Jemila MacEwan is an interdisciplinary artist based in New York. MacEwan is known for their intimately interwoven earthworks, sculptures and performances that build mythological narratives around meteorites, volcanoes, and glaciers. These stories engage with the emotional complexity of being human within the Holocene extinction. MacEwan is a recipient of The Marten Bequest Scholarship. Their work has been presented globally, including; ARoS Museum (Denmark), Australian Consulate-General, Pioneer Works, The Elizabeth Foundation for the Arts and Skaftfell Center (Iceland). Notable residencies include; the BANFF Center, NARS Foundation, and Ox-Bow School of Painting. They have received grant awards from Australia Council for the Arts, Dame Joan Sutherland Fund, and Ian Potter Cultural Council.

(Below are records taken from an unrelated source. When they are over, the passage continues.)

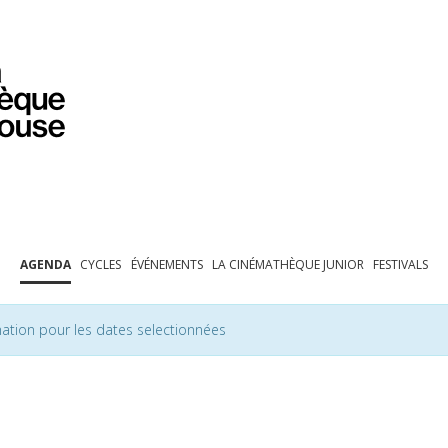
PROGRAMMATION
EXPOSITIONS
COLLECTIONS
COLLECTIONS EN LIGNE
BIBLIOTHÈQUE
ÉDUCATION
ESPACE PRO
AGENDA
CYCLES
ÉVÉNEMENTS
LA CINÉMATHÈQUE JUNIOR
FESTIVALS
ation pour les dates selectionnées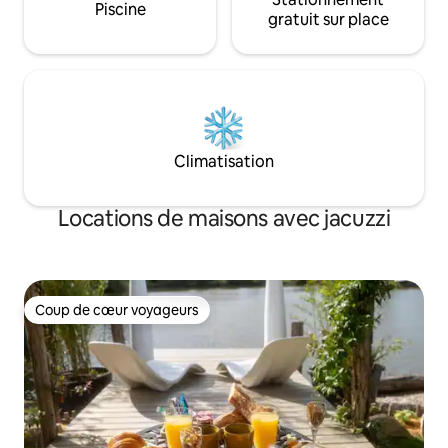
Piscine
gratuit sur place
Climatisation
Locations de maisons avec jacuzzi
Coup de cœur voyageurs
Coup de cœur voyageurs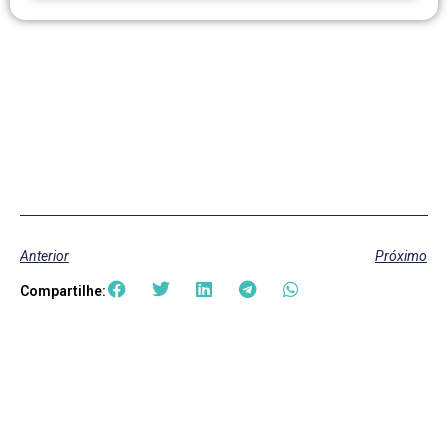
Anterior
Próximo
Compartilhe: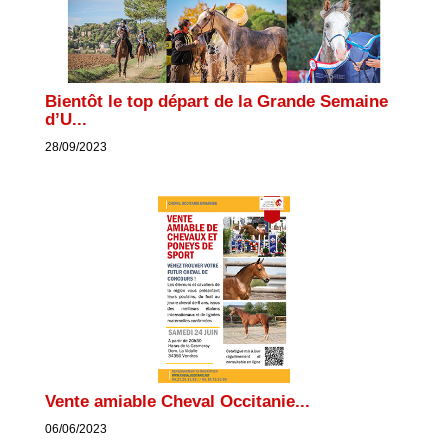
Bientôt le top départ de la Grande Semaine
d’U...
28/09/2023
Vente amiable Cheval Occitanie...
06/06/2023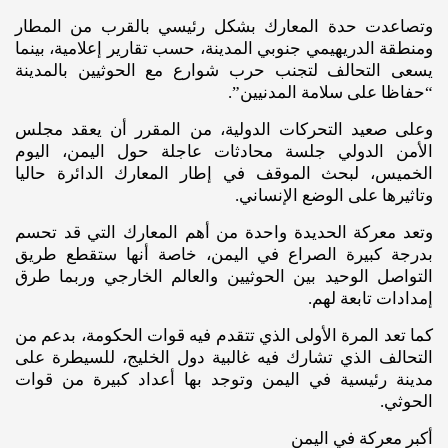
وتصاعدت حدة المعارك بشكل رئيسي بالقرب من المطار
ومنطقة الدريهيمي جنوبي المدينة، حسب تقارير إعلامية، بينما
يسعى التحالف لتجنب حرب شوارع مع الحوثيين بالمدينة
“حفاظا على سلامة المدنيين”.
وعلى صعيد التحركات الدولية، من المقرر أن يعقد مجلس
الأمن الدولي جلسة محادثات عاجلة حول اليمن، اليوم
الخميس، لبحث الموقف في إطار المعارك الدائرة حاليا
وتاثيرها على الوضع الإنساني.
وتعد معركة الحديدة واحدة من أهم المعارك التي قد تحسم
بدرجة كبيرة الصراع في اليمن، خاصة أنها ستقطع طريق
التواصل الوحيد بين الحوثيين والعالم الخارجي وربما طرق
إمدادات تابعة لهم.
كما تعد المرة الأولى الذي تتقدم فيه قوات الحكومة، بدعم من
التحالف الذي تشارك فيه غالبية دول الخليج، للسيطرة على
مدينة رئيسية في اليمن وتوجد بها أعداد كبيرة من قوات
الحوثي.
أكبر معركة في اليمن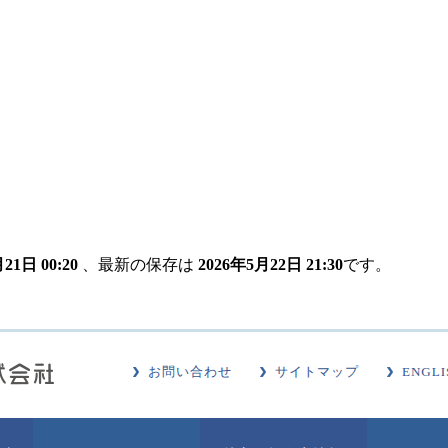
21日 00:20
、最新の保存は
2026年5月22日 21:30
です。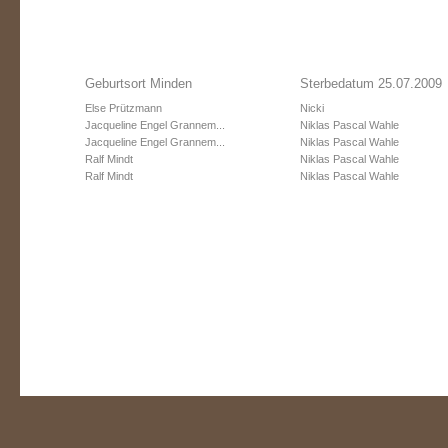
Geburtsort Minden
Sterbedatum 25.07.2009
Else Prützmann
Nicki
Jacqueline Engel Grannem...
Niklas Pascal Wahle
Jacqueline Engel Grannem...
Niklas Pascal Wahle
Ralf Mindt
Niklas Pascal Wahle
Ralf Mindt
Niklas Pascal Wahle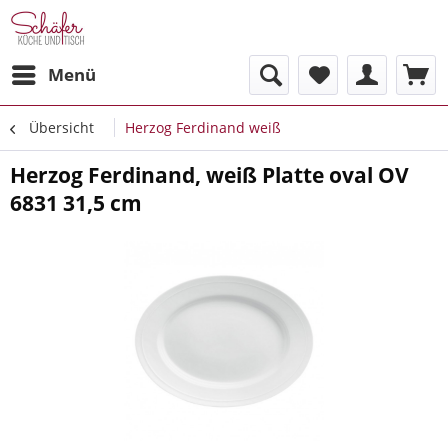
Menü
Übersicht
Herzog Ferdinand weiß
Herzog Ferdinand, weiß Platte oval OV
6831 31,5 cm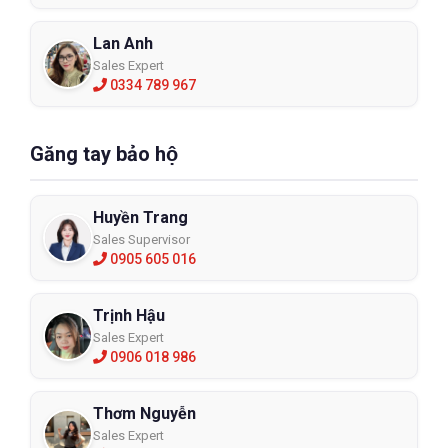
Lan Anh
Sales Expert
0334 789 967
Găng tay bảo hộ
Huyền Trang
Sales Supervisor
0905 605 016
Trịnh Hậu
Sales Expert
0906 018 986
Thơm Nguyễn
Sales Expert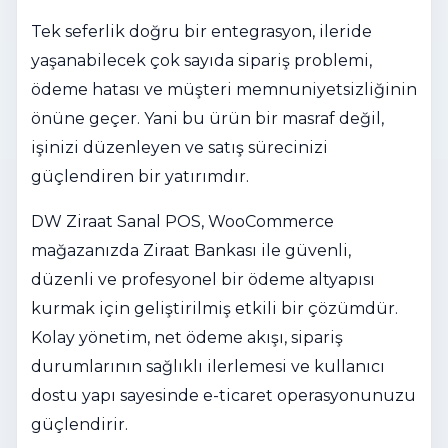
Tek seferlik doğru bir entegrasyon, ileride
yaşanabilecek çok sayıda sipariş problemi,
ödeme hatası ve müşteri memnuniyetsizliğinin
önüne geçer. Yani bu ürün bir masraf değil,
işinizi düzenleyen ve satış sürecinizi
güçlendiren bir yatırımdır.
DW Ziraat Sanal POS, WooCommerce
mağazanızda Ziraat Bankası ile güvenli,
düzenli ve profesyonel bir ödeme altyapısı
kurmak için geliştirilmiş etkili bir çözümdür.
Kolay yönetim, net ödeme akışı, sipariş
durumlarının sağlıklı ilerlemesi ve kullanıcı
dostu yapı sayesinde e-ticaret operasyonunuzu
güçlendirir.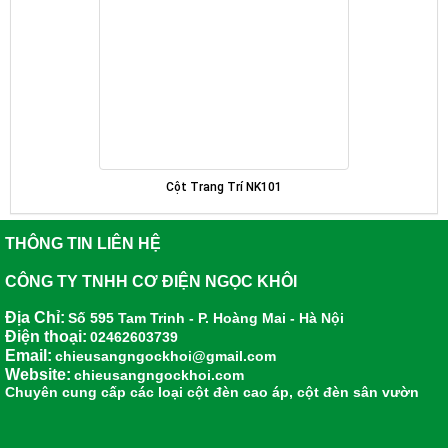
Cột Trang Trí NK101
THÔNG TIN LIÊN HỆ
CÔNG TY TNHH CƠ ĐIỆN NGỌC KHÔI
Địa Chỉ:
Số 595 Tam Trinh - P. Hoàng Mai - Hà Nội
Điện thoại:
02462603739
Email:
chieusangngockhoi@gmail.com
Website:
chieusangngockhoi.com
Chuyên cung cấp các loại
cột đèn cao áp
,
cột đèn sân vườn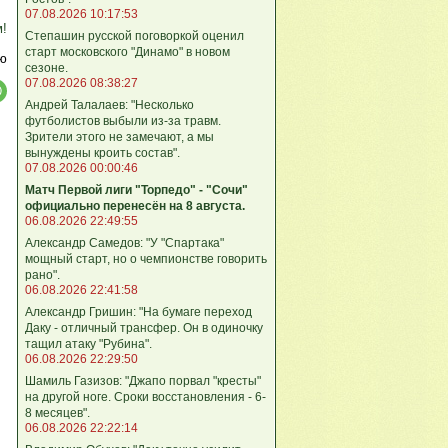
07.08.2026 10:17:53
м!
Степашин русской поговоркой оценил
старт московского "Динамо" в новом
ю
сезоне.
07.08.2026 08:38:27
Андрей Талалаев: "Несколько
футболистов выбыли из-за травм.
Зрители этого не замечают, а мы
вынуждены кроить состав".
07.08.2026 00:00:46
Матч Первой лиги "Торпедо" - "Сочи"
официально перенесён на 8 августа.
06.08.2026 22:49:55
Александр Самедов: "У "Спартака"
мощный старт, но о чемпионстве говорить
рано".
06.08.2026 22:41:58
Александр Гришин: "На бумаге переход
Даку - отличный трансфер. Он в одиночку
тащил атаку "Рубина".
06.08.2026 22:29:50
Шамиль Газизов: "Джапо порвал "кресты"
на другой ноге. Сроки восстановления - 6-
8 месяцев".
06.08.2026 22:22:14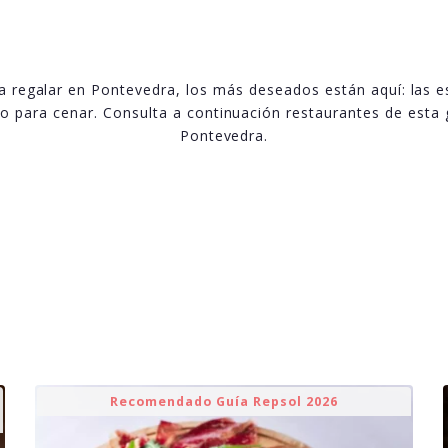
a regalar en Pontevedra, los más deseados están aquí: las e
o para cenar. Consulta a continuación restaurantes de esta 
Pontevedra.
Recomendado Guía Repsol 2026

Their work ‘Dead Gods’ honors the prehistoric mushrooms that play a significant role in the origin of life on earth as sacred ancestral deities. In a moment when we are collectively grappling with the likelihood that one million species will become extinct within decades, the work addresses ancient terrestrial fungi that gave rise to the vast diversity of plant and animal species that exist today. The impact of mycelium as the one of the greatest shapers of the living world can be seen enmeshed throughout all ecosystems on our planet. During past extinction epochs that occurred through dramatic atmospheric changes that darkened the skies, mycelium acted as a life-raft species as they are one of the few life forms that do not require sunlight to survive. Perhaps even more profound is the way early plants and their fungal partners changed our atmosphere over deep time by lowering carbon dioxide and increasing oxygen composition.